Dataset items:
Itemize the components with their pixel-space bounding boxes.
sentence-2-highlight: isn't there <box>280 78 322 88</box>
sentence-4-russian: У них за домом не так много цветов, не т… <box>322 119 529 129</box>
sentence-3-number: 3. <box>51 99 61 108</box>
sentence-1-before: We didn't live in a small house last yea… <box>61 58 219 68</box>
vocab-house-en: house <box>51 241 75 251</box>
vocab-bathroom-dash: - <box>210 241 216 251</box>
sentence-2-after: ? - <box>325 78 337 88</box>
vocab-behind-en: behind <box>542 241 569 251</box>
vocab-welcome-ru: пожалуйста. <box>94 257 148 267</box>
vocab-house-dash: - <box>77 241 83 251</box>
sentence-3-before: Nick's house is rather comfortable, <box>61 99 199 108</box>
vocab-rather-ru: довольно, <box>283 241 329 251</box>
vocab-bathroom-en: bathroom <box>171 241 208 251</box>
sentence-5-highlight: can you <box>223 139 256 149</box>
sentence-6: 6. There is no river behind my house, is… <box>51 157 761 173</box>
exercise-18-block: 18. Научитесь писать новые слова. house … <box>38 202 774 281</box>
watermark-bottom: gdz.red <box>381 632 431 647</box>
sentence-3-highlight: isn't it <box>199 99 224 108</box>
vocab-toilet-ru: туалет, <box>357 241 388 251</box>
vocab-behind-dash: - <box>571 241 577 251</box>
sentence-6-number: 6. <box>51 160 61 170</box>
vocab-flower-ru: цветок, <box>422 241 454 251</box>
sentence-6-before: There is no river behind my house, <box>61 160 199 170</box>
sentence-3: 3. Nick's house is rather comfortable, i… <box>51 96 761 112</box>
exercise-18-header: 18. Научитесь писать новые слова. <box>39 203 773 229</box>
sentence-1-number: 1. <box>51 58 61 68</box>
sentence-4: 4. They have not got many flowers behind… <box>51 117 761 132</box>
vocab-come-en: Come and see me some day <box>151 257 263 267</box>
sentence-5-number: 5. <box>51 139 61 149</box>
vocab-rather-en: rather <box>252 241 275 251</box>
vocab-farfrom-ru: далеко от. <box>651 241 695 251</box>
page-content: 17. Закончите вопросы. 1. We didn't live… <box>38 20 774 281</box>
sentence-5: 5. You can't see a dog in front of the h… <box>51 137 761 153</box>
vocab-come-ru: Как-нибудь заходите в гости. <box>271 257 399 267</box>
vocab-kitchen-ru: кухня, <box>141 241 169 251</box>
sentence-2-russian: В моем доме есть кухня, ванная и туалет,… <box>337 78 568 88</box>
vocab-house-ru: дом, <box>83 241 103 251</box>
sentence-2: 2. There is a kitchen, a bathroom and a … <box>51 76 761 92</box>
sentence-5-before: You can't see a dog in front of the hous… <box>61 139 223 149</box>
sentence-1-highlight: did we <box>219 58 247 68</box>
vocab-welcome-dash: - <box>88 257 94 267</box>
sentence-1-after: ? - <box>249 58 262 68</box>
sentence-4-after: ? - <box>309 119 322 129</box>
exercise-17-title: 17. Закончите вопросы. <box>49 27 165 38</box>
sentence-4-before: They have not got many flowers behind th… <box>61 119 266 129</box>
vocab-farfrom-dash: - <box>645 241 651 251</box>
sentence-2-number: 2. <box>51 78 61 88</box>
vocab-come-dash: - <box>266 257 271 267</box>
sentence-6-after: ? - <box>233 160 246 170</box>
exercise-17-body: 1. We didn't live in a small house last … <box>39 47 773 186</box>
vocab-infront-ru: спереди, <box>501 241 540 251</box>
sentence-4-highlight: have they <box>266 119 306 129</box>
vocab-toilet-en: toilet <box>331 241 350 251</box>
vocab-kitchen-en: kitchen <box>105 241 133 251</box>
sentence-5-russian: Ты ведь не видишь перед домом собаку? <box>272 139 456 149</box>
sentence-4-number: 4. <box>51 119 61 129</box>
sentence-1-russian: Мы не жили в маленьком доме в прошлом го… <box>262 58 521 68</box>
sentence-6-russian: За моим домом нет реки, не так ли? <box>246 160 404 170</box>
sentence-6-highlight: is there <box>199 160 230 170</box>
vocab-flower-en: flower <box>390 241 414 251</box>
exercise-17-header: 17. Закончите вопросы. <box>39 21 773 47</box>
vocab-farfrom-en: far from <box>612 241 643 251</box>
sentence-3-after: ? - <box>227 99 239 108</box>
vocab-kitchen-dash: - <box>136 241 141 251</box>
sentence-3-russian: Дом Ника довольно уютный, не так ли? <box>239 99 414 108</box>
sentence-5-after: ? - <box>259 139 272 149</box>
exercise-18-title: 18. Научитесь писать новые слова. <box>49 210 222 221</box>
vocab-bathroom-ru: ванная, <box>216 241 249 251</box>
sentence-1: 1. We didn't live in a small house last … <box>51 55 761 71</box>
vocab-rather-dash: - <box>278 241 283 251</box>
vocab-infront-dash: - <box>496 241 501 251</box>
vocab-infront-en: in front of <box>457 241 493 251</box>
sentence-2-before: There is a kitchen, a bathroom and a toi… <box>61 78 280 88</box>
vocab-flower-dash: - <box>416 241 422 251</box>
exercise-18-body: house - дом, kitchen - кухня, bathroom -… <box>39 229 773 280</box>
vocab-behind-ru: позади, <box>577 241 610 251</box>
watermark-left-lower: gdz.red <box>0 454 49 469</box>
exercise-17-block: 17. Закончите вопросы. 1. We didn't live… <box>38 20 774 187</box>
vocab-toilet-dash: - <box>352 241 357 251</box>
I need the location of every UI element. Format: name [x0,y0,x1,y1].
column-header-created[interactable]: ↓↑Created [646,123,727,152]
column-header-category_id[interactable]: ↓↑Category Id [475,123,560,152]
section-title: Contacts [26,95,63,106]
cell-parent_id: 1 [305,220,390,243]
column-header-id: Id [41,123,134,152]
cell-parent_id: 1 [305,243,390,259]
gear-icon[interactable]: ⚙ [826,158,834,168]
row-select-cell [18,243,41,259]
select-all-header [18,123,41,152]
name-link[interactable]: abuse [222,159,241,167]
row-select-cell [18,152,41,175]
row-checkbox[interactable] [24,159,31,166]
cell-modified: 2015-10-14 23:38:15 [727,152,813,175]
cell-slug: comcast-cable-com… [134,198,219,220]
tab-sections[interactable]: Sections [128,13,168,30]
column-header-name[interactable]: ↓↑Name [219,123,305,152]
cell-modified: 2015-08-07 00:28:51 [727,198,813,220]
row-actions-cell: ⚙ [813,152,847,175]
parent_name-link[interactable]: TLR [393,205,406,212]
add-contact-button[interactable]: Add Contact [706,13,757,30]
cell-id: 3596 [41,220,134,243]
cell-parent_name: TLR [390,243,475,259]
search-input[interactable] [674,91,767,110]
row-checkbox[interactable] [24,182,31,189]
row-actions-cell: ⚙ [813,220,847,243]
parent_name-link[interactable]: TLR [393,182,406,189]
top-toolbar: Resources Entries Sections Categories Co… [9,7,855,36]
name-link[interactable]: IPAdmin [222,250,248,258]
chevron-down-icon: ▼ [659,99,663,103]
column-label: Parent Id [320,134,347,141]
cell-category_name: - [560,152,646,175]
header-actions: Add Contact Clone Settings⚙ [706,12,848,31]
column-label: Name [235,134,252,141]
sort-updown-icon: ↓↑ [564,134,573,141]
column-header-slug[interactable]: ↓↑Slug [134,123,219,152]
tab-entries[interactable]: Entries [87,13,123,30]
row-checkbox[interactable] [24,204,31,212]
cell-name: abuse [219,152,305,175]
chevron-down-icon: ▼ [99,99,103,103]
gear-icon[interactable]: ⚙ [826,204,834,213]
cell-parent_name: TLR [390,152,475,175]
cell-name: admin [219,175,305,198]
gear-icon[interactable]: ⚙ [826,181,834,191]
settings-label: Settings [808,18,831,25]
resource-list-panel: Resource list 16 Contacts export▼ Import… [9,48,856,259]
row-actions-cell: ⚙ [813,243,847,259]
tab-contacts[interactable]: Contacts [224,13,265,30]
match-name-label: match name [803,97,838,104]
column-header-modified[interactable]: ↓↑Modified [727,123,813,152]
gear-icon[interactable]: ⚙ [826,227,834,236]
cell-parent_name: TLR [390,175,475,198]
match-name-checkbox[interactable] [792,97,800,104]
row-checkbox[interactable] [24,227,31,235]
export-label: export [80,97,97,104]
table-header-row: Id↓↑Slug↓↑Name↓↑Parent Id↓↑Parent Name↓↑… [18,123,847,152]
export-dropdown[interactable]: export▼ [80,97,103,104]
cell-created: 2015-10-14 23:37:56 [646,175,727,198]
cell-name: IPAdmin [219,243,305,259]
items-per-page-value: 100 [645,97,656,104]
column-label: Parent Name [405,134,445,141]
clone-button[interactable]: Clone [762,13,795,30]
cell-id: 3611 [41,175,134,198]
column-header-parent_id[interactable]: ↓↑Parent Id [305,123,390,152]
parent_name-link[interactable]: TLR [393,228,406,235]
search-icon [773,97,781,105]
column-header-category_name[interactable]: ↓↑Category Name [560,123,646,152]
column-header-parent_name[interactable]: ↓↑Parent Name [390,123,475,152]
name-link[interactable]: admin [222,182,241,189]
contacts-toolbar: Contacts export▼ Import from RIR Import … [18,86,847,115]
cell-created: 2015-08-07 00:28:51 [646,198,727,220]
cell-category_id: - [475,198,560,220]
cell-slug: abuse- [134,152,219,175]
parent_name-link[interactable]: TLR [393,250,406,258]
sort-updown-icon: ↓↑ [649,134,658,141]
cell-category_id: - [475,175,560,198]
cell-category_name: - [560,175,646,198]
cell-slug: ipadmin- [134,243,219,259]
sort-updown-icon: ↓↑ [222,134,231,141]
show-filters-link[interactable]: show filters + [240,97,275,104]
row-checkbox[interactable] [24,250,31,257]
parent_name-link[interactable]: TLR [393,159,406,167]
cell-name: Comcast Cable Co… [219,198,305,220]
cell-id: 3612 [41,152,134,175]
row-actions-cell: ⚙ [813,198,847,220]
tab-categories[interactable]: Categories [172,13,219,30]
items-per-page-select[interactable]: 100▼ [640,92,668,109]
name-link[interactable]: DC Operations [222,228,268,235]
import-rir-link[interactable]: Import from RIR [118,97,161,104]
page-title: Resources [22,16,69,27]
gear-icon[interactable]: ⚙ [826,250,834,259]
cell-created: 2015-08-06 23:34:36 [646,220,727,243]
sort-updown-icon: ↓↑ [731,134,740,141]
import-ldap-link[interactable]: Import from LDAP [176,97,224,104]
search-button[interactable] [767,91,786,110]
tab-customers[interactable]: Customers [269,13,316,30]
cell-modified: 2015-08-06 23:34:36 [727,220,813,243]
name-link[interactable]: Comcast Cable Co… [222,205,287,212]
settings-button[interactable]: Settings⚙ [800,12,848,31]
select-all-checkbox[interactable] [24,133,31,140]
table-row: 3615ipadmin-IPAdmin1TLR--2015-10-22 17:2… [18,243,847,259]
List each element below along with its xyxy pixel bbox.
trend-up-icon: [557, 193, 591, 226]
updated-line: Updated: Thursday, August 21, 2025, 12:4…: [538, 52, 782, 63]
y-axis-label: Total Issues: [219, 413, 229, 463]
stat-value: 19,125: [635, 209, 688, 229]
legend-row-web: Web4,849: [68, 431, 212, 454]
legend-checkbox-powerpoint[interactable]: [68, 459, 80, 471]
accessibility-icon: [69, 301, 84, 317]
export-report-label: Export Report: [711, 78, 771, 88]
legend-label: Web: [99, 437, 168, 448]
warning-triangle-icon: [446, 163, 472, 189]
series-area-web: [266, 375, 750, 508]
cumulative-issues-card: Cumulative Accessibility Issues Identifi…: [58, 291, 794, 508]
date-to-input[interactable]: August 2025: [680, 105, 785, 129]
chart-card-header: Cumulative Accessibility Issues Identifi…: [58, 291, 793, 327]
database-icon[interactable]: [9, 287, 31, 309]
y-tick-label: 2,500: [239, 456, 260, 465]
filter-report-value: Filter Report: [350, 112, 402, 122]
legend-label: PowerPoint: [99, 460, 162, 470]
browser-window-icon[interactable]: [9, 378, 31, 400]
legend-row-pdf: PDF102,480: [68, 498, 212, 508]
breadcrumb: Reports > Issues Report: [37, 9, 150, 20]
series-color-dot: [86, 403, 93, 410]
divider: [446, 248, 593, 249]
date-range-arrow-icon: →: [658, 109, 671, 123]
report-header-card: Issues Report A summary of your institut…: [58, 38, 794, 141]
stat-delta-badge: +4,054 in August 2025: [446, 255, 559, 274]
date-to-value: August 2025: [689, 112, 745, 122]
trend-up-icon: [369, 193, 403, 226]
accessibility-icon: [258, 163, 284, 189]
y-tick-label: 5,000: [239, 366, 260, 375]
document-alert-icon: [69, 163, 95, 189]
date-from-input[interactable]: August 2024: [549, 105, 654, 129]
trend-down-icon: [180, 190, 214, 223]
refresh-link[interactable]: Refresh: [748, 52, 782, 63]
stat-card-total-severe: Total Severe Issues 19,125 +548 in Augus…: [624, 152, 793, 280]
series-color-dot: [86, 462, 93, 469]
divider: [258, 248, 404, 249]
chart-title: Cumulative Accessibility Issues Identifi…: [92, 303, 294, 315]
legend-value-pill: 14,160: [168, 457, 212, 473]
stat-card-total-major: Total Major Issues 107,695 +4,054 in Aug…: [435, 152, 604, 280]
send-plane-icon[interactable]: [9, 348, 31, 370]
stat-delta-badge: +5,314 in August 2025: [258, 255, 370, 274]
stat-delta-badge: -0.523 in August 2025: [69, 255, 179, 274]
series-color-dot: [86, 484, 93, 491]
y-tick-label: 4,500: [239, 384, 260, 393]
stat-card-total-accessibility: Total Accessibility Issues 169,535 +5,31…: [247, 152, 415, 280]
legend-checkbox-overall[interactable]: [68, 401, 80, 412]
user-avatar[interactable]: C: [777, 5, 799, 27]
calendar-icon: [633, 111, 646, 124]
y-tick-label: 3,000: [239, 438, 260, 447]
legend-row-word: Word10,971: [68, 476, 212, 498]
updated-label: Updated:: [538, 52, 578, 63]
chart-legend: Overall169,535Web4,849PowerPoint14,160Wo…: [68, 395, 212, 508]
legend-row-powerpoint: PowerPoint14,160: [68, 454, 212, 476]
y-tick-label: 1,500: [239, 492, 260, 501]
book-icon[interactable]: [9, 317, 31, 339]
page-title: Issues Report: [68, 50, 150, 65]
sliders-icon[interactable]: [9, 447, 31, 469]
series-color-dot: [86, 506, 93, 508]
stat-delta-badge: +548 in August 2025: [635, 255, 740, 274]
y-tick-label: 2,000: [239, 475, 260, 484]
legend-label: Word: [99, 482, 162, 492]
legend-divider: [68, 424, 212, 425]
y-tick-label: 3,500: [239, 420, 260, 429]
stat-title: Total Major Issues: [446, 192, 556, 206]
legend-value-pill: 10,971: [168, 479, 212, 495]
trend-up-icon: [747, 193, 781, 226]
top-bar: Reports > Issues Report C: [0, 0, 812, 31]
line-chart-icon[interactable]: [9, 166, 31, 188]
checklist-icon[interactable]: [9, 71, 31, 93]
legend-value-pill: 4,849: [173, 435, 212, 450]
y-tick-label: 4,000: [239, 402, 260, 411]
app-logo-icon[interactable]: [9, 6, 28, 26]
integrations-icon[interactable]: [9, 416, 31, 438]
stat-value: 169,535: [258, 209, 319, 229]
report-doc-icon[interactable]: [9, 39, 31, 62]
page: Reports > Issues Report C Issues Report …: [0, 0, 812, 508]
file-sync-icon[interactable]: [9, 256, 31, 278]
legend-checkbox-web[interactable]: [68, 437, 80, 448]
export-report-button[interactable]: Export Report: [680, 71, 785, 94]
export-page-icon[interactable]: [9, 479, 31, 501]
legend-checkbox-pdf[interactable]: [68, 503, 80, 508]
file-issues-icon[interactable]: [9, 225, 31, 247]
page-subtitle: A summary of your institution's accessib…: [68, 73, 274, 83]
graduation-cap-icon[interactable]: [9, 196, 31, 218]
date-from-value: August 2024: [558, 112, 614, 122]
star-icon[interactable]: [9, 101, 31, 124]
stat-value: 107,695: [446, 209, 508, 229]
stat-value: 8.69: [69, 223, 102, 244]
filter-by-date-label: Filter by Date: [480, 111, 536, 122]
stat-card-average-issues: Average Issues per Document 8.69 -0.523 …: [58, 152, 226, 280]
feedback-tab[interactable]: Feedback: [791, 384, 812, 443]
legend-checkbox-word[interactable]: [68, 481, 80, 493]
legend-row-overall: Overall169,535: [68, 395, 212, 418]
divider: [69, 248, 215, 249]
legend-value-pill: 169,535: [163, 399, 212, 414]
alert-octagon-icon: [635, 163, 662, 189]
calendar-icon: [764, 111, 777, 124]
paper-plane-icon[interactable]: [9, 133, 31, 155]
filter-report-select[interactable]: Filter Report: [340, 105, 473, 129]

## TASK STATEMENT
For the data above, give the number of lines in which the word "exercise" appears, and nothing more.

## YOUR RESPONSE
8